Autres ennemis de l’intérieur : l’ultra-gauche ! On se souvient de l’affaire Tarnac, aujourd’hui, ça se passe à Poitiers. Le 10 octobre dernier, après une manifestation contre le transfert de détenus, 18 personnes ont été interpellées par la police. La préfecture et le ministère de l’Intérieur ont immédiatement dénoncé des opérations de type commando de militants de l’ultra-gauche. Si les dossiers d’instruction ressemblent à ceux de Julien Coupat, ça promet…

Mais le meilleur élève de la ligne ordre et sécurité, c’est sans doute Eric Besson. On le savait, les nouveaux convertis sont les plus zélés… Le ministre n’a donc pas manqué de frapper les esprits sur la politique migratoire : après la fermeture du campement de Calais, ce fut la semaine dernière l’expulsion de trois Afghans dans leur pays d’origine, en guerre, bafouant allégrement la logique du droit des réfugiés. La gauche a eu beau crier au scandale, le premier ministre François Fillon assume et enfonce le clou : la France, a-t-il dit, « n’a pas à s’excuser, ni à culpabiliser ». Fermez le ban.

Le gouvernement se veut intransigeant. Il y eut également la semaine dernière, à Paris et à Rouen, une descente de police pour arrêter des sans-papiers lors d’une distribution de repas par les Restos du cœur. Il y a quelques mois, le ministre Besson affirmait que « les lieux dans lesquels est apportée l’aide humanitaire doivent en quelque sorte être sanctuarisés ». Terminé : l’heure n’est pas à l’humanité mais à la fermeté.

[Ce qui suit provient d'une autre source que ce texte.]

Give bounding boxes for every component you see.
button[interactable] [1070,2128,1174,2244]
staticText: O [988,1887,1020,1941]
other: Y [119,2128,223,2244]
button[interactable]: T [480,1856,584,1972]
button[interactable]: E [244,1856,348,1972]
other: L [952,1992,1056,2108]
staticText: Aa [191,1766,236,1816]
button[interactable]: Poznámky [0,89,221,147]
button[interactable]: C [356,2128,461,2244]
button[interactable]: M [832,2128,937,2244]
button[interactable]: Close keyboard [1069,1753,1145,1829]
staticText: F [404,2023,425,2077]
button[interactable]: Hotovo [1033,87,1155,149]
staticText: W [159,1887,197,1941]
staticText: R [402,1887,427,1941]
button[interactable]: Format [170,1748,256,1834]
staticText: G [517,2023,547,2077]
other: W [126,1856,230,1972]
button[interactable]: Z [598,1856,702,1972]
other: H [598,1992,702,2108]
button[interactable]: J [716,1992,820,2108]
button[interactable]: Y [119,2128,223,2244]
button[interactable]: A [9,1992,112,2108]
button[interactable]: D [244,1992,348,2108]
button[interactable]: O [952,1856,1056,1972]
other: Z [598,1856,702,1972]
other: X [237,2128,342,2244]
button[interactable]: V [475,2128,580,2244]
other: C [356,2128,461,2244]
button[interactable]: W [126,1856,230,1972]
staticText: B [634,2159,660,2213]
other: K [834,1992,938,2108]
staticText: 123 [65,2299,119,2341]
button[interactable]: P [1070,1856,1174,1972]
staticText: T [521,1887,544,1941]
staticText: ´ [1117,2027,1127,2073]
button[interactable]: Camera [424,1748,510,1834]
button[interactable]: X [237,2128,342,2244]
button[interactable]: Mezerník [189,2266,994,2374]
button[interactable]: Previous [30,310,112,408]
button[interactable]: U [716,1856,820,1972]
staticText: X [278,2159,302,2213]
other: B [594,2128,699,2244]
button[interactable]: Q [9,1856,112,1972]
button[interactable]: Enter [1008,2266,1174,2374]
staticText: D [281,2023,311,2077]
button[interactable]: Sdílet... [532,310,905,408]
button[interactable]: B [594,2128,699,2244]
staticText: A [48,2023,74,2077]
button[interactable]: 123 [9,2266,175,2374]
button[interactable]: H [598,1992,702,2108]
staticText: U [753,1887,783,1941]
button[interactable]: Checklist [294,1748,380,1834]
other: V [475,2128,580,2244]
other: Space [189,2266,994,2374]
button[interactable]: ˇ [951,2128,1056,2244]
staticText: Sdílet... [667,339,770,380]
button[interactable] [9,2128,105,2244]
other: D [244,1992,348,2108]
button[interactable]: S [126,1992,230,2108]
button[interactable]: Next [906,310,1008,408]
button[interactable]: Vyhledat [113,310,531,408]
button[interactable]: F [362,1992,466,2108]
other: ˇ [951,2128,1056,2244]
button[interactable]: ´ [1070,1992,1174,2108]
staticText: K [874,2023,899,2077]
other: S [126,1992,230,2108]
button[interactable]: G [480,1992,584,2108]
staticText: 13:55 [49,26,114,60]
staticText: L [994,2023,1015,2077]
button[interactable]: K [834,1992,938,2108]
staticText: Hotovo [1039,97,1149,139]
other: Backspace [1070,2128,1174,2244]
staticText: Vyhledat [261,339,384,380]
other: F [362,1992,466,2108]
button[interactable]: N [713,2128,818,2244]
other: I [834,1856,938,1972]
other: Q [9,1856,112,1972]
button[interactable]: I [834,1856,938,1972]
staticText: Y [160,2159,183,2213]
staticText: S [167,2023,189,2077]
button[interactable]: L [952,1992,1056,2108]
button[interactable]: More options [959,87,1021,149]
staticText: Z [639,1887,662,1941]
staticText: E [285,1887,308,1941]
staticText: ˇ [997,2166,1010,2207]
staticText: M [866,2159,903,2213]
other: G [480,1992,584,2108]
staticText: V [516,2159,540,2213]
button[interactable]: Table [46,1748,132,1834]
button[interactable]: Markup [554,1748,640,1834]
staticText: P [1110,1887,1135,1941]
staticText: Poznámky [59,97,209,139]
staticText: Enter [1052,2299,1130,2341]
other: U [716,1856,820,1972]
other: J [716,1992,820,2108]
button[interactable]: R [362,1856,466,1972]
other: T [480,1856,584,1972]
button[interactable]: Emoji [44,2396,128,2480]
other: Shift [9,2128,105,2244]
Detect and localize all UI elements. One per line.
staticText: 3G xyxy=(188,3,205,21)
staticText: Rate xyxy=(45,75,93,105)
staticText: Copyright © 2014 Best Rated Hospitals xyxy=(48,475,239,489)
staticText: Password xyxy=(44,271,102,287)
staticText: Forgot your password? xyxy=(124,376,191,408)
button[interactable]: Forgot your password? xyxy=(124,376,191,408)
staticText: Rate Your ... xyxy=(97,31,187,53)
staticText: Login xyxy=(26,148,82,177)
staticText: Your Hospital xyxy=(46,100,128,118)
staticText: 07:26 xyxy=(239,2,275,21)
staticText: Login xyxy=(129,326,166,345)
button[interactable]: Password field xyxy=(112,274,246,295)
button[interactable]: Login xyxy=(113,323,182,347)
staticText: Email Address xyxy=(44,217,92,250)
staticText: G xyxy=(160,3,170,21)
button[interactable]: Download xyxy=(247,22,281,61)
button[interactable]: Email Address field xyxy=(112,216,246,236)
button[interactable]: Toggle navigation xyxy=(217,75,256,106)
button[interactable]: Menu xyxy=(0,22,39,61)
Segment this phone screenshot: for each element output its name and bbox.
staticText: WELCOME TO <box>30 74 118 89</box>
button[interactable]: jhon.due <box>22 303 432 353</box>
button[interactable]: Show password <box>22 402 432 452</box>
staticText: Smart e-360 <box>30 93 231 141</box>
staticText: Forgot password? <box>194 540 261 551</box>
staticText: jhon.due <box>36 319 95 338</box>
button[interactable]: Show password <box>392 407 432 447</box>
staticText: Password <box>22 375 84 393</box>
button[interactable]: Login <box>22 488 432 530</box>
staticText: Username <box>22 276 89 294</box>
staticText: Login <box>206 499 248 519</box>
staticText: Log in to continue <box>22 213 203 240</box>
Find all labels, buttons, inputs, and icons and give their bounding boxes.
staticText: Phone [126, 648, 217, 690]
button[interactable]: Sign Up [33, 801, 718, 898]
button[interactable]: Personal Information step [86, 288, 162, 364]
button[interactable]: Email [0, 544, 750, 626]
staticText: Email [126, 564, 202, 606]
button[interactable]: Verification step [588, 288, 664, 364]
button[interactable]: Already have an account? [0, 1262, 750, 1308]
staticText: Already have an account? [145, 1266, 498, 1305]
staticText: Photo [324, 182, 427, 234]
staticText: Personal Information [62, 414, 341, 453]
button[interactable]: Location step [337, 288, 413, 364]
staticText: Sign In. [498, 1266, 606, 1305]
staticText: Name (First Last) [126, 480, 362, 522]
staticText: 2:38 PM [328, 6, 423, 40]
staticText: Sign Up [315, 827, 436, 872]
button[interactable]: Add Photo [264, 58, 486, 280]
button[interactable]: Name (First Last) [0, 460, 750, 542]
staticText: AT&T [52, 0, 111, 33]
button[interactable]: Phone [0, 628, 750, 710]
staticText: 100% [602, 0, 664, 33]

Et pour animer plus encore la diversion, le ministre vient de proposer un débat sur l’identité nationale. Nous n’avons pas besoin d’un grand colloque théorique pour faire le point sur ce que nous sommes mais de retisser le lien social, de trouver une articulation nouvelle entre individu et collectif, pour que l’appartenance à une communauté, la République française, fasse à nouveau pleinement sens et rime concrètement avec liberté, égalité, solidarité.